I tried to run RenderScript on two phones, one with 2GHz Intel Atom Z2580 CPU-dual core, one with 2.2GHz Qualcomm Snapdragon 800 CPU-quad core. While RenderScript did enable the program to run in parallel on both devices, I found the absolute performance of the same program are very different on both devices. I did the following experiment:
- Use "setprop debug.rs.max-threads" under adb shell to limit the max running thread to 1 (only use 1 core)
- Use both RenderScript's ScriptIntrinsicYuvToRGB and ScriptIntrinsicBlur, the two built-in intrinsics to process the raw YUV camera data and output a blurred image.

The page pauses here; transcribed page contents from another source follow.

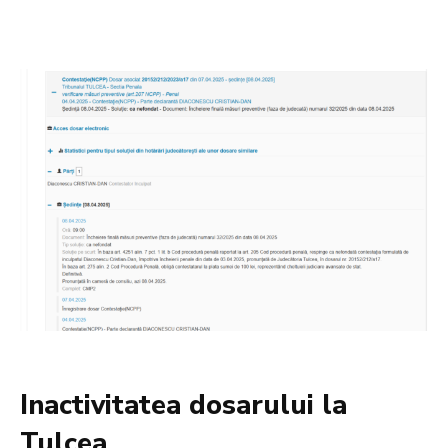
Inactivitatea dosarului la
Tulcea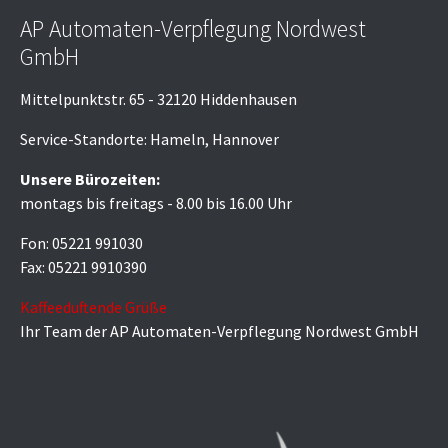
AP Automaten-Verpflegung Nordwest
GmbH
Mittelpunktstr. 65 - 32120 Hiddenhausen
Service-Standorte: Hameln, Hannover
Unsere Bürozeiten:
montags bis freitags - 8.00 bis 16.00 Uhr
Fon: 05221 991030
Fax: 05221 9910390
Kaffeeduftende Grüße
Ihr Team der AP Automaten-Verpflegung Nordwest GmbH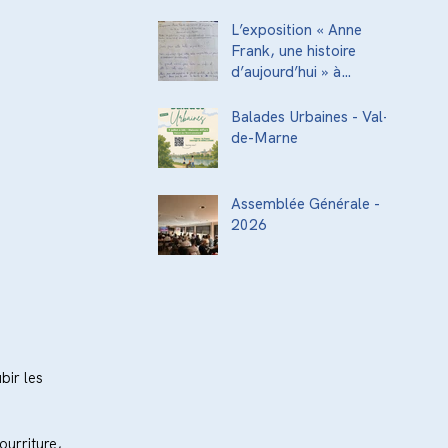
acteurs de la
transmission culturelle
L’exposition « Anne
de la ville
Frank, une histoire
d’aujourd’hui » à
l’Institut National
Supérieur du
Balades Urbaines - Val-
Professorat et de
de-Marne
l’Éducation (INSPÉ)
Assemblée Générale -
2026
bir les 
urriture, 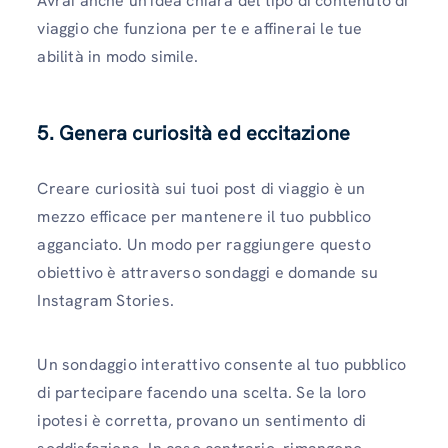
Avrai anche un'idea chiara del tipo di contenuto di
viaggio che funziona per te e affinerai le tue
abilità in modo simile.
5.
Genera curiosità ed eccitazione
Creare curiosità sui tuoi post di viaggio è un
mezzo efficace per mantenere il tuo pubblico
agganciato. Un modo per raggiungere questo
obiettivo è attraverso sondaggi e domande su
Instagram Stories.
Un sondaggio interattivo consente al tuo pubblico
di partecipare facendo una scelta. Se la loro
ipotesi è corretta, provano un sentimento di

While the intrinsics are supposed to be highly optimized in the byte code level, I found Qualcomm Snapdragon 800 performed almost 5 to 6 times faster than Intel Atom Z2580 (both used only 1 core in the experiment). I'm not sure why this is the case. My guess is as follows:
I did another test. I used ARM compiler to compile some simple NDK based c code to machine code and found it also runs on the Intel CPU powered device. However, if I use Intel compiler to compile the same code, I found a significant speed up (3x to 4x) on the same device. Since I don't know what the libbcc compiler on the device does to the renderscript byte code on my Intel cpu based device, the bad performance could be caused by the wrong (or inappropriate) compilation target in the run time?
If this is true, is there any way to choose the run-time compiler for Intel x86 cpu based device for RenderScript?